Home 5 News 5 Hachette cancels Shy Girl release over AI concerns

Hachette cancels Shy Girl release over AI concerns

by | Apr 2, 2026 | News

Hachette Book Group has withdrawn a horror novel after allegations circulated online that its author relied heavily on artificial intelligence. The book is to be discontinued in the UK after being published in November 2025, and its US launch date has been cancelled.

The book, Shy Girl by Mia Ballard, had been scheduled for release in the US this spring under Hachette’s Orbit imprint. However, the publisher confirmed it had halted publication after an internal review. The title has also been removed from online retailers including Amazon, and will no longer be distributed in the UK.

The decision was first reported by the New York Times and comes after weeks of online speculation about the novel’s origins, during which readers on platforms such as Goodreads and Reddit had questioned whether sections of the text bore hallmarks of AI-generated prose.

The book had sold approximately 1,800 print copies in the UK, according to NielsenIQ BookData.

In a statement to the New York Times, the publisher said: “Hachette remains committed to protecting original creative expression and storytelling.”

Ballard has denied personally using AI to write the novel. In comments to the New York Times, she said an acquaintance she had hired to work on an earlier self-published version incorporated AI tools.

“This controversy has changed my life in many ways and my mental health is at an all time low and my name is ruined for something I didn’t even personally do,” she wrote in an email to the newspaper.

Originally self-published in February 2025, Shy Girl has almost 5,000 ratings on Goodreads with an average score of 3.51 stars.

However, questions began to be raised in early 2026 as social media users dissected passages from the novel. “I am quite certain that this was written by ChatGPT,” one Goodreads review says.

A widely shared Reddit thread drew hundreds of comments, with many alleging that the prose resembled output from AI tools.
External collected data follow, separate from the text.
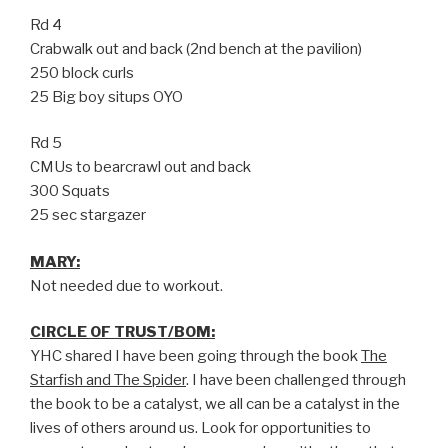
Rd 4
Crabwalk out and back (2nd bench at the pavilion)
250 block curls
25 Big boy situps OYO
Rd 5
CMUs to bearcrawl out and back
300 Squats
25 sec stargazer
MARY:
Not needed due to workout.
CIRCLE OF TRUST/BOM:
YHC shared I have been going through the book
The
Starfish and The Spider
. I have been challenged through
the book to be a catalyst, we all can be a catalyst in the
lives of others around us. Look for opportunities to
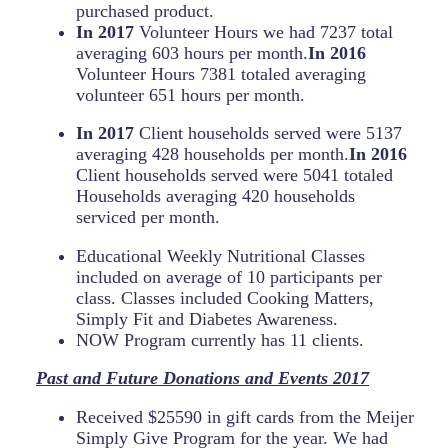
purchased product.
In 2017
Volunteer Hours we had 7237 total
averaging 603 hours per month.
In 2016
Volunteer Hours 7381 totaled averaging
volunteer 651 hours per month.
In 2017
Client households served were 5137
averaging 428 households per month.
In 2016
Client households served were 5041 totaled
Households averaging 420 households
serviced per month.
Educational Weekly Nutritional Classes
included on average of 10 participants per
class. Classes included Cooking Matters,
Simply Fit and Diabetes Awareness.
NOW Program currently has 11 clients.
Past and Future Donations and Events
2017
Received $25590 in gift cards from the Meijer
Simply Give Program for the year. We had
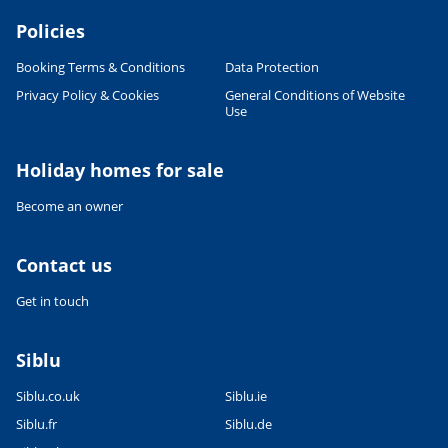
Policies
Booking Terms & Conditions
Data Protection
Privacy Policy & Cookies
General Conditions of Website
Use
Leaflet
|
©
OpenStreetMap
contributors, Points © 2012 LINZ
Holiday homes for sale
Become an owner
Contact us
Get in touch
Siblu
Siblu.co.uk
Siblu.ie
Siblu.fr
Siblu.de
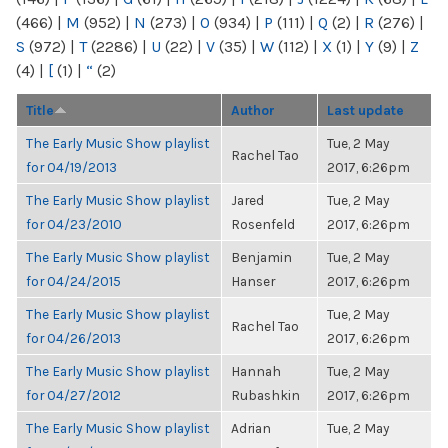
(466)
|
M
(952)
|
N
(273)
|
O
(934)
|
P
(111)
|
Q
(2)
|
R
(276)
|
S
(972)
|
T
(2286)
|
U
(22)
|
V
(35)
|
W
(112)
|
X
(1)
|
Y
(9)
|
Z
(4)
|
[
(1)
|
“
(2)
Title
Author
Last update
The Early Music Show playlist
Tue, 2 May
Rachel Tao
for 04/19/2013
2017, 6:26pm
The Early Music Show playlist
Jared
Tue, 2 May
for 04/23/2010
Rosenfeld
2017, 6:26pm
The Early Music Show playlist
Benjamin
Tue, 2 May
for 04/24/2015
Hanser
2017, 6:26pm
The Early Music Show playlist
Tue, 2 May
Rachel Tao
for 04/26/2013
2017, 6:26pm
The Early Music Show playlist
Hannah
Tue, 2 May
for 04/27/2012
Rubashkin
2017, 6:26pm
The Early Music Show playlist
Adrian
Tue, 2 May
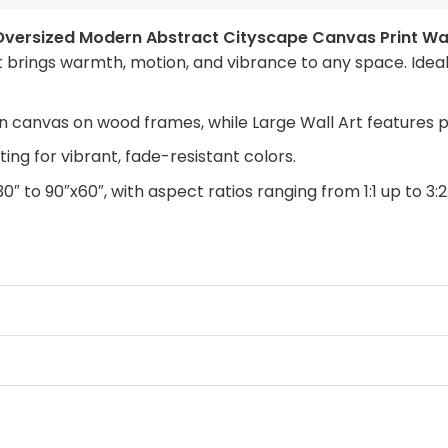
Oversized Modern Abstract Cityscape Canvas Print Wal
 brings warmth, motion, and vibrance to any space. Ideal 
n canvas on wood frames, while Large Wall Art features 
ing for vibrant, fade-resistant colors.
30″ to 90″x60″, with aspect ratios ranging from 1:1 up to 3:2
anvas with a clean look, Framed Canvas for a finished tou
rchase. Simply swap out the canvas with our “ART REPLAC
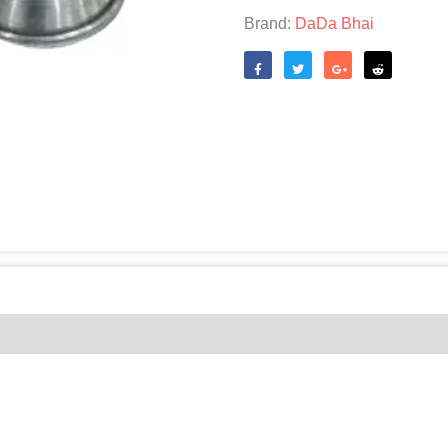
quantity
Brand:
DaDa Bhai
Like
Tweet
Share
Reddit
(0)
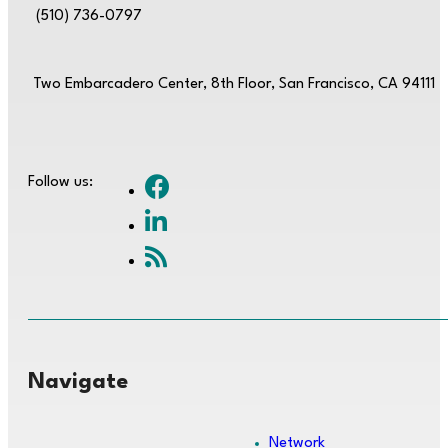
(510) 736-0797
Two Embarcadero Center, 8th Floor, San Francisco, CA 94111
Follow us:
Navigate
Network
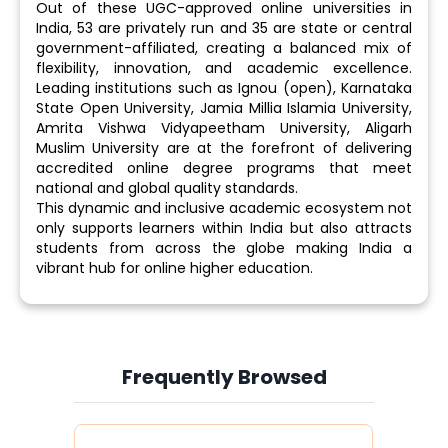
Out of these UGC-approved online universities in
India, 53 are privately run and 35 are state or central
government-affiliated, creating a balanced mix of
flexibility, innovation, and academic excellence.
Leading institutions such as Ignou (open), Karnataka
State Open University, Jamia Millia Islamia University,
Amrita Vishwa Vidyapeetham University, Aligarh
Muslim University are at the forefront of delivering
accredited online degree programs that meet
national and global quality standards.
This dynamic and inclusive academic ecosystem not
only supports learners within India but also attracts
students from across the globe making India a
vibrant hub for online higher education.
Frequently Browsed
Slide 4 of 6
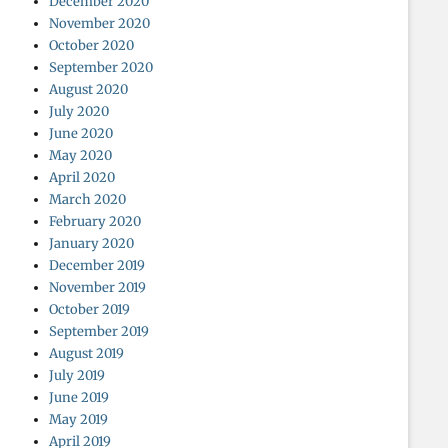
December 2020
November 2020
October 2020
September 2020
August 2020
July 2020
June 2020
May 2020
April 2020
March 2020
February 2020
January 2020
December 2019
November 2019
October 2019
September 2019
August 2019
July 2019
June 2019
May 2019
April 2019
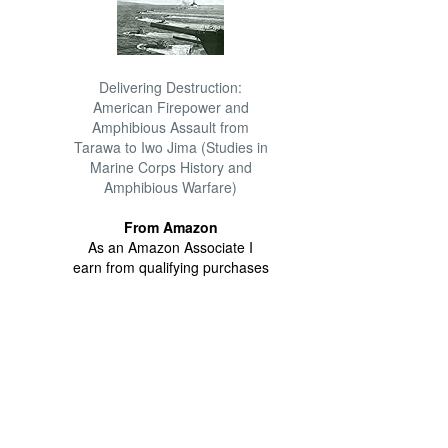
Delivering Destruction:
American Firepower and
Amphibious Assault from
Tarawa to Iwo Jima (Studies in
Marine Corps History and
Amphibious Warfare)
From Amazon
As an Amazon Associate I
earn from qualifying purchases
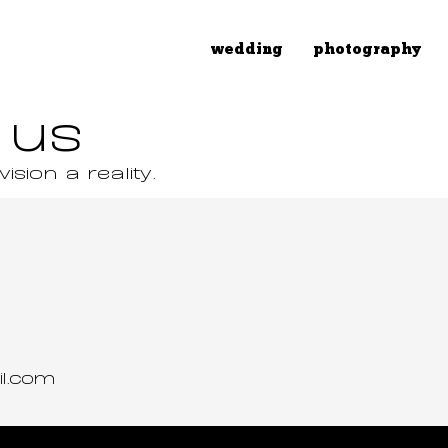
wedding
photography
 us
sion a reality.
il.com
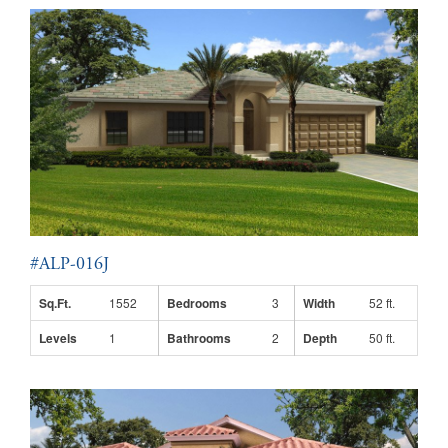
#ALP-016J
Sq.Ft.
1552
Bedrooms
3
Width
52 ft.
Levels
1
Bathrooms
2
Depth
50 ft.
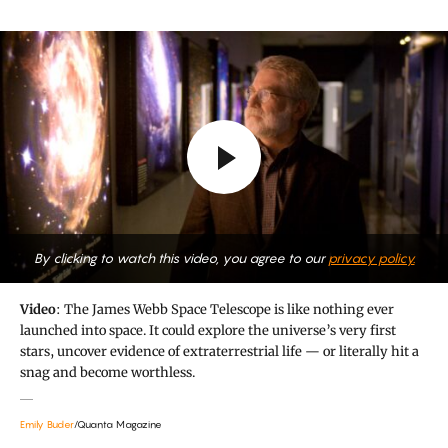
By clicking to watch this video, you agree to our
privacy policy.
Video
: The James Webb Space Telescope is like nothing ever
launched into space. It could explore the universe’s very first
stars, uncover evidence of extraterrestrial life — or literally hit a
snag and become worthless.
Emily Buder
/Quanta Magazine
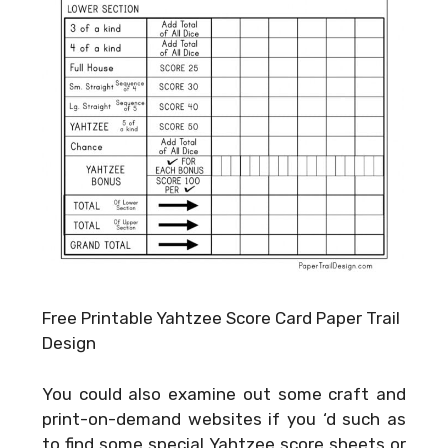
Free Printable Yahtzee Score Card Paper Trail
Design
You could also examine out some craft and
print-on-demand websites if you ‘d such as
to find some special Yahtzee score sheets or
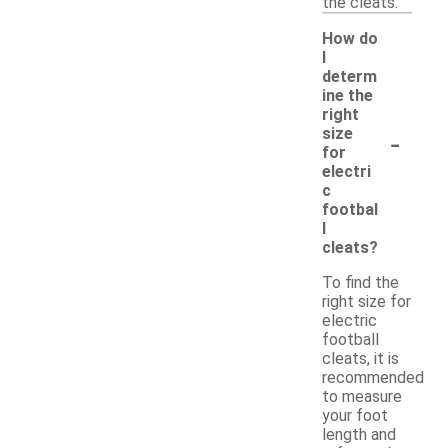
the cleats.
How do
I
determ
ine the
right
-
size
for
electri
c
footbal
l
cleats?
To find the
right size for
electric
football
cleats, it is
recommended
to measure
your foot
length and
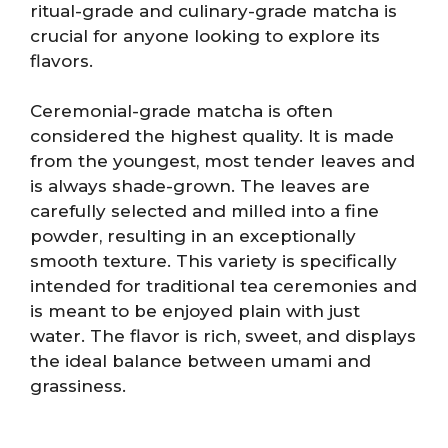
ritual-grade and culinary-grade matcha is
crucial for anyone looking to explore its
flavors.
Ceremonial-grade matcha is often
considered the highest quality. It is made
from the youngest, most tender leaves and
is always shade-grown. The leaves are
carefully selected and milled into a fine
powder, resulting in an exceptionally
smooth texture. This variety is specifically
intended for traditional tea ceremonies and
is meant to be enjoyed plain with just
water. The flavor is rich, sweet, and displays
the ideal balance between umami and
grassiness.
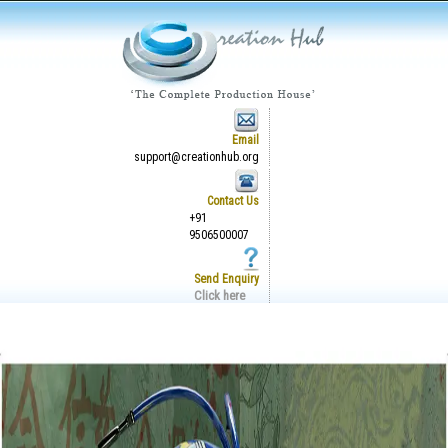
Email
support@creationhub.org
Contact Us
+91
9506500007
Send Enquiry
Click here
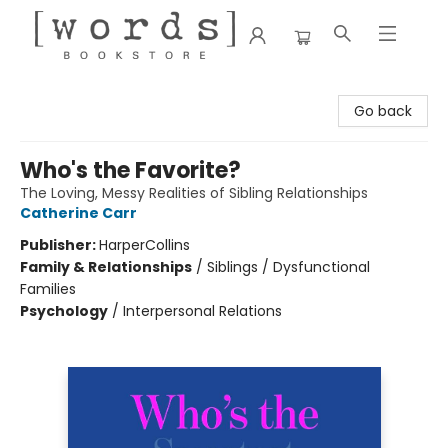
[words] Bookstore
Go back
Who's the Favorite?
The Loving, Messy Realities of Sibling Relationships
Catherine Carr
Publisher:
HarperCollins
Family & Relationships
/
Siblings / Dysfunctional
Families
Psychology
/
Interpersonal Relations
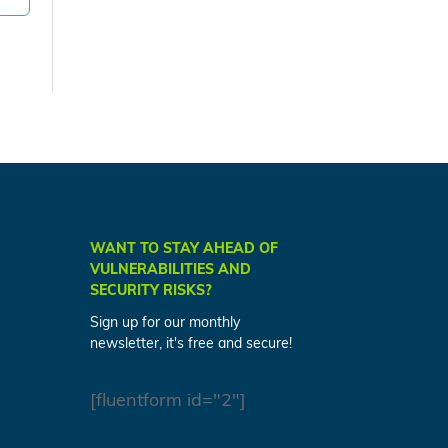
WANT TO STAY AHEAD OF
VULNERABILITIES AND
SECURITY RISKS?
Sign up for our monthly
newsletter, it's free and secure!
[fluentform id="2"]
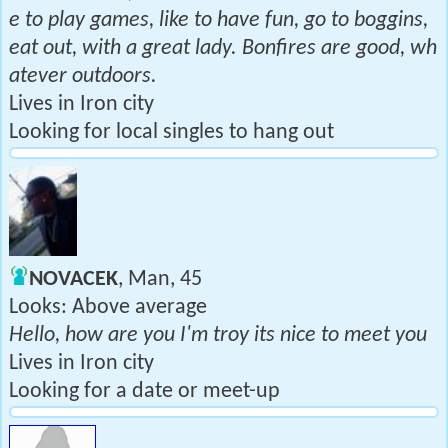
e to play games, like to have fun, go to boggins,
eat out, with a great lady. Bonfires are good, wh
atever outdoors.
Lives in Iron city
Looking for local singles to hang out
NOVACEK
, Man, 45
Looks: Above average
Hello, how are you I'm troy its nice to meet you
Lives in Iron city
Looking for a date or meet-up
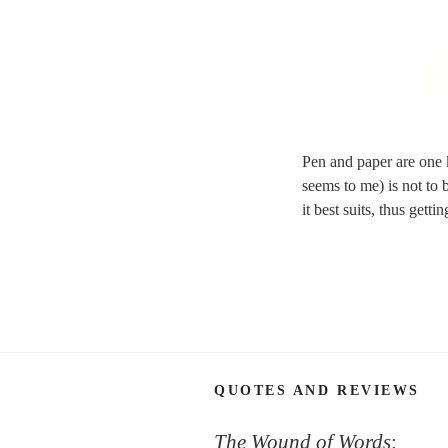
Pen and paper are one k
seems to me) is not to 
it best suits, thus getti
QUOTES AND REVIEWS
The Wound of Words
:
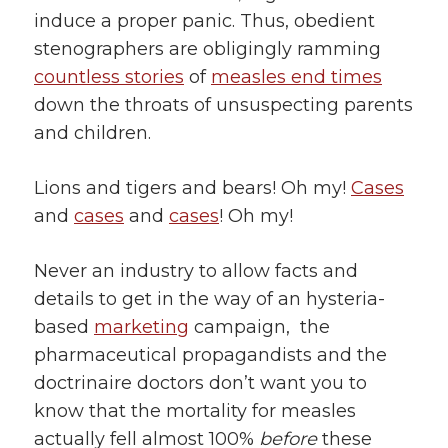
induce a proper panic. Thus, obedient
stenographers are obligingly ramming
countless stories
of
measles end times
down the throats of unsuspecting parents
and children.
Lions and tigers and bears! Oh my!
Cases
and
cases
and
cases
! Oh my!
Never an industry to allow facts and
details to get in the way of an hysteria-
based
marketing
campaign, the
pharmaceutical propagandists and the
doctrinaire doctors don’t want you to
know that the mortality for measles
actually fell almost 100%
before
these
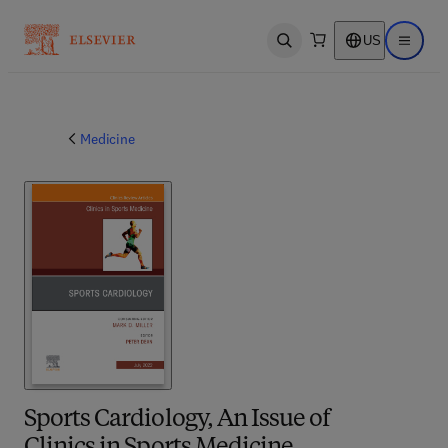
US
Open search
Open ma
Medicine
Sports Cardiology, An Issue of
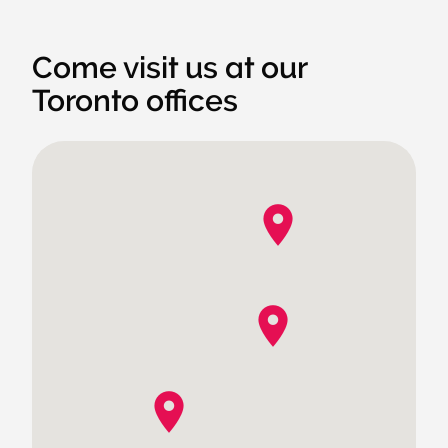
Come visit us at our
Toronto offices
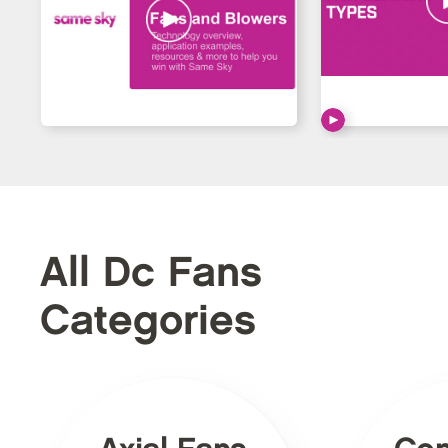
All Dc Fans
Categories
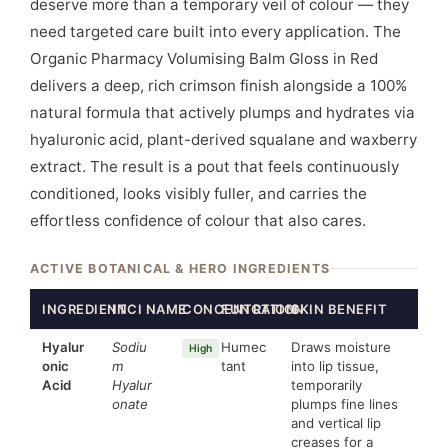
deserve more than a temporary veil of colour — they
need targeted care built into every application. The
Organic Pharmacy Volumising Balm Gloss in Red
delivers a deep, rich crimson finish alongside a 100%
natural formula that actively plumps and hydrates via
hyaluronic acid, plant-derived squalane and waxberry
extract. The result is a pout that feels continuously
conditioned, looks visibly fuller, and carries the
effortless confidence of colour that also cares.
ACTIVE BOTANICAL & HERO INGREDIENTS
INGREDIENT
INCI NAME
CONCENTRATION
FUNCTION
SKIN BENEFIT
Hyalur
Sodiu
Humec
Draws moisture
High
onic
m
tant
into lip tissue,
Acid
Hyalur
temporarily
onate
plumps fine lines
and vertical lip
creases for a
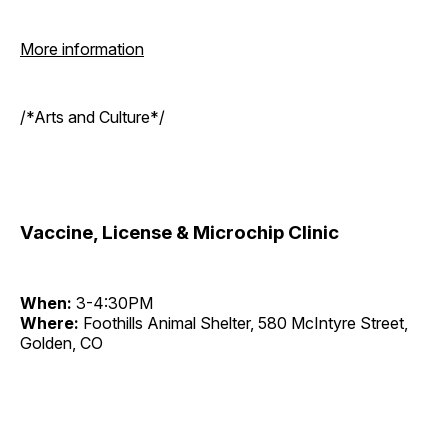
More information
/*Arts and Culture*/
Vaccine, License & Microchip Clinic
When:
3-4:30PM
Where:
Foothills Animal Shelter, 580 McIntyre Street,
Golden, CO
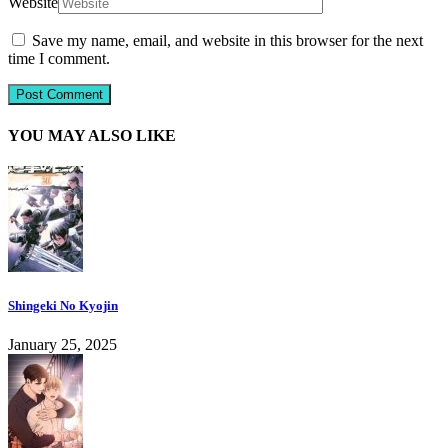
Website
Save my name, email, and website in this browser for the next
time I comment.
YOU MAY ALSO LIKE
Shingeki No Kyojin
January 25, 2025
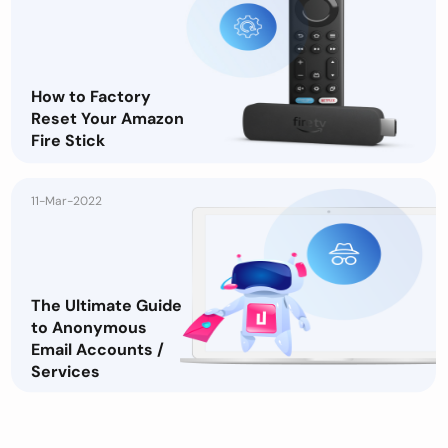
How to Factory
Reset Your Amazon
Fire Stick
11-Mar-2022
The Ultimate Guide
to Anonymous
Email Accounts /
Services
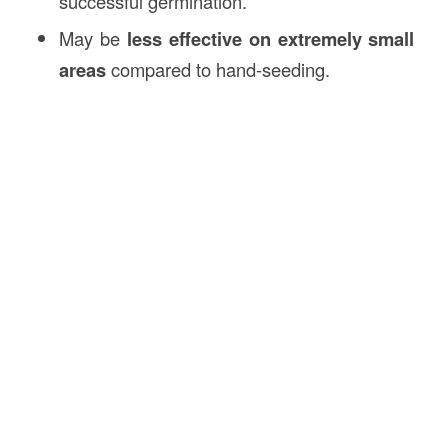
successful germination.
May be
less effective on extremely small
areas
compared to hand-seeding.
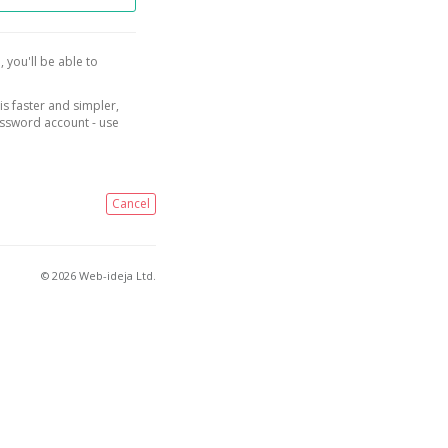
, you'll be able to
is faster and simpler,
assword account - use
Cancel
© 2026 Web-ideja Ltd.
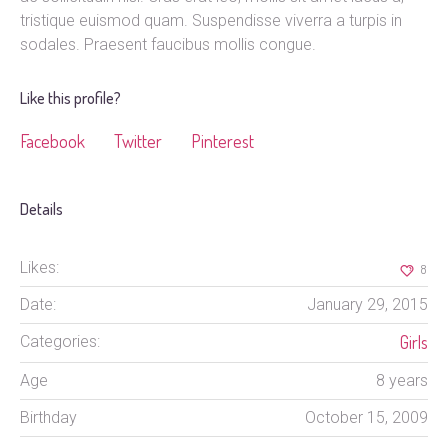
tristique euismod quam. Suspendisse viverra a turpis in
sodales. Praesent faucibus mollis congue.
Like this profile?
Facebook
Twitter
Pinterest
Details
Likes:
8
Date:
January 29, 2015
Girls
Categories:
Age
8 years
Birthday
October 15, 2009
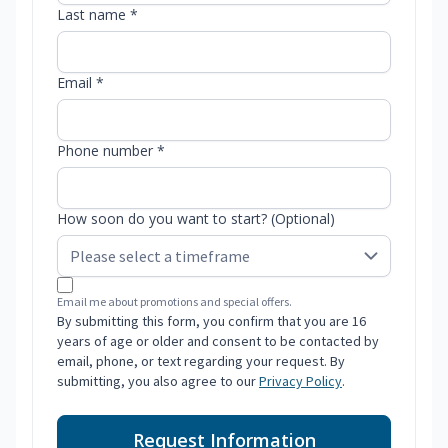
Last name *
Email *
Phone number *
How soon do you want to start? (Optional)
Email me about promotions and special offers.
By submitting this form, you confirm that you are 16
years of age or older and consent to be contacted by
email, phone, or text regarding your request. By
submitting, you also agree to our
Privacy Policy
.
Request Information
A YouTube video posted in January, titled “I’m pretty sure this book is ai slop”, amassed more than 1.2m views.

An online blurb of the book reads: “Lonely, broke and depressed with a serious case of OCD, Gia finds herself at a crossroads when her financial troubles lead her to Nathan, a mysterious and affluent man she encounters on a sugar daddy website. Desperate for a solution, Gia is intrigued by Nathan’s unconventional offer: in exchange for living as his devoted pet, all her debts will be erased.”

The episode highlights the growing challenge publishers face when it comes to AI. Last week, the Society of Authors introduced a logo aimed at distinguishing human-authored books from AI-generated content.

The scheme, the first of its kind from a UK trade association, enables authors to register their works and display the logo on their books. It follows a similar initiative launched by the US Authors Guild in early 2025.